Tuesday, October 2, 2012

Try to tell you stop but your lipstick got me so out of breath

   In an attempt not to slam my head against my desk repeatedly today I took a quick 5 minute sanity break and read through some of the Advertising 490 blogs and I must say I'm impressed. I may have a couple favorites, but I'm not kissing and telling. So, in ADV 490 throw back fashion I'll share my social media brag tale of the day/week I don't do this on the reg anymore, little rusty  I'm a lip licker, no not a lint licker easily confused, have been since I was little. If I get super zoned out on a project, read, or coloring book I will lick my lips.
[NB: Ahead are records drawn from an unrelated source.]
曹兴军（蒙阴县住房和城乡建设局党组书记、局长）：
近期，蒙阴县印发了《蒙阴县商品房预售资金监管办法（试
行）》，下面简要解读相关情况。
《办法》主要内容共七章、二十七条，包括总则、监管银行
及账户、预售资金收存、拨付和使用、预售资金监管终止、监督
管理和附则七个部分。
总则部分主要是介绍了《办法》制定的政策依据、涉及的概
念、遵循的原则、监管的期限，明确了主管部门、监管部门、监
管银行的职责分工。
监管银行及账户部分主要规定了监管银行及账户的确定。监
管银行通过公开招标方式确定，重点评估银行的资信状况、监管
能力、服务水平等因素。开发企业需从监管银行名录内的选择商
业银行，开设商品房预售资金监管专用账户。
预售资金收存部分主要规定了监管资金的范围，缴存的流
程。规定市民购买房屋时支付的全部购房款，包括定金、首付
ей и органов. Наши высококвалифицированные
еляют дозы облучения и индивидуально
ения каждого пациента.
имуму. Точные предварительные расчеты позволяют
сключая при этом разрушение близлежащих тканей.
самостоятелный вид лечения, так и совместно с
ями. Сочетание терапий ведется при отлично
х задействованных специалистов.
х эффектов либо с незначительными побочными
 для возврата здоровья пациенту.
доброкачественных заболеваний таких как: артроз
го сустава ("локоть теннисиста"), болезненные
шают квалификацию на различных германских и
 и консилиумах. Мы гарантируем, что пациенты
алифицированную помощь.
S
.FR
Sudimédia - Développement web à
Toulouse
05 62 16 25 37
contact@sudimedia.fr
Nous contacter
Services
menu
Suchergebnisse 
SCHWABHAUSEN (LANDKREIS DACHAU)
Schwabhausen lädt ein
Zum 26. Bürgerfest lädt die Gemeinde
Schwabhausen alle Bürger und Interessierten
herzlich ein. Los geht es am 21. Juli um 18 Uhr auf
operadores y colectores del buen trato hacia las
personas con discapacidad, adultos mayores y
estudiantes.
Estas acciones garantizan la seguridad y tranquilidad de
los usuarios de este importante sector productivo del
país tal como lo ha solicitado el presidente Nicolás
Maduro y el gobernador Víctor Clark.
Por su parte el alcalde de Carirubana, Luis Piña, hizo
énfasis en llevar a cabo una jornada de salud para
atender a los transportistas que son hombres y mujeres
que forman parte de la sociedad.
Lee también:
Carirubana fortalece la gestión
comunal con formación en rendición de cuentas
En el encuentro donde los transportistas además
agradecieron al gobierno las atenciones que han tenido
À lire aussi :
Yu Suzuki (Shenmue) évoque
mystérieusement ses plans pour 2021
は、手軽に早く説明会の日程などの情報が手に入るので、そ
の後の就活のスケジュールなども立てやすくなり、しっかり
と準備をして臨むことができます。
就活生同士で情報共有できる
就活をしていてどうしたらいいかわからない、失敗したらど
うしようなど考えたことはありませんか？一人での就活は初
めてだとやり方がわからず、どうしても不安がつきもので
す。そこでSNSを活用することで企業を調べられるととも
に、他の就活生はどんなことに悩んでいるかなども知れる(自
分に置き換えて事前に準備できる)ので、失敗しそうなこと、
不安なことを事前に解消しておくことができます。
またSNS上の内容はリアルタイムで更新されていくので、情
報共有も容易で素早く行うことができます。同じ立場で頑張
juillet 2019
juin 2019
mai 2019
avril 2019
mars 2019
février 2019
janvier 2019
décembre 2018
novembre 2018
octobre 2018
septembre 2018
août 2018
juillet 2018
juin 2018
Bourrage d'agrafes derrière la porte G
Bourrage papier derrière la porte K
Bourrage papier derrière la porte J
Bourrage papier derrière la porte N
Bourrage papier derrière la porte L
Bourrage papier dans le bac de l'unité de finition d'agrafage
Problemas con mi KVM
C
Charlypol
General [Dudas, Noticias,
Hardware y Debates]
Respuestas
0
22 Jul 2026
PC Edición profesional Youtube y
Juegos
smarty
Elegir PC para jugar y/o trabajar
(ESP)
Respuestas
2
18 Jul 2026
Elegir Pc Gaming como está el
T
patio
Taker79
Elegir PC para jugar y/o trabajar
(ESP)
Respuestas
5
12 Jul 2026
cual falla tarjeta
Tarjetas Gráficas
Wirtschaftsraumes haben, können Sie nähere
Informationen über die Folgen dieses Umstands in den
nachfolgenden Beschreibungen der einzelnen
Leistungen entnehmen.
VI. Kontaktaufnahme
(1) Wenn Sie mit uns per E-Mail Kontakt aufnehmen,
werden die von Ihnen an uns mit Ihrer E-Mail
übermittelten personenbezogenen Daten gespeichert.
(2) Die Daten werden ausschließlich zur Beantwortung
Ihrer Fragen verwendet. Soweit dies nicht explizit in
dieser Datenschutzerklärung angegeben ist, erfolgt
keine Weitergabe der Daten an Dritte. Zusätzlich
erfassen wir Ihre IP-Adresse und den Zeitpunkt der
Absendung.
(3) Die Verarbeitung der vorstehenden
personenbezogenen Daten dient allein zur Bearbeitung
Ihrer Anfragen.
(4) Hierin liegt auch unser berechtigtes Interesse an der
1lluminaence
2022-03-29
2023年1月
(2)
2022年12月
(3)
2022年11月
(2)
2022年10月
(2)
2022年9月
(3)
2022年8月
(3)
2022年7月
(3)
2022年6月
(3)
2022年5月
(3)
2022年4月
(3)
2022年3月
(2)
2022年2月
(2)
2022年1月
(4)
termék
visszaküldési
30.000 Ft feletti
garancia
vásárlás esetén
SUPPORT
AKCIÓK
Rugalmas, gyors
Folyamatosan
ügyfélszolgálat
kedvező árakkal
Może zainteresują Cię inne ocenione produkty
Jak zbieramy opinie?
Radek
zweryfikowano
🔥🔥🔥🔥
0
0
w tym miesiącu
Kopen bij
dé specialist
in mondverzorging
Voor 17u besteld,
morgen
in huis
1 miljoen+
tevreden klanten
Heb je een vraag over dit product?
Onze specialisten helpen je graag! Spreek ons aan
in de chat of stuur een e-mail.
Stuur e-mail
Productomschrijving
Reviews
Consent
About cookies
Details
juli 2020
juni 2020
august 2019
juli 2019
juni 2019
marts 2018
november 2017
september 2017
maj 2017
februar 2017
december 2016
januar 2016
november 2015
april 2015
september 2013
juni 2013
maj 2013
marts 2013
This cute little quirk paired with running in four seasons worth of weather and prescriptions make keeping my lips hydrated a living hell. Then I discovered EOS, Evolution of Smooth, you know the little pastel colored eggs you see in the pharmacy section of Target? They are a gift from the lip licking savior god himself/herself/itself and it gets even better because they have wet/dry shave gel, hand lotion, and others. If I was Oprah thank God I'm not that fat I would give everyone an EOS and put them on my Favorite Things episode for sure. BUT I"m not, SO back to today, I was about to lay on my office floor and die when I got a text from momma, simply reading "Presents *EMOJI PRESENT ICON* yes, I know, I should have never downloaded that app onto her phone. Julie had done the impossible and found the elusive orange and dark pink EOS eggs! So because Dr. Childers trained me well, I impulsively screen-shot'd that text and tweeted it. And guess WHAT, EOS replied. It's like I'm a star eyed college senior again... So, once again ADV 490 children, it pays off to be a fan boy what did I tell you?

                                       And don't you worry, I passed @eosproducts message on to momma.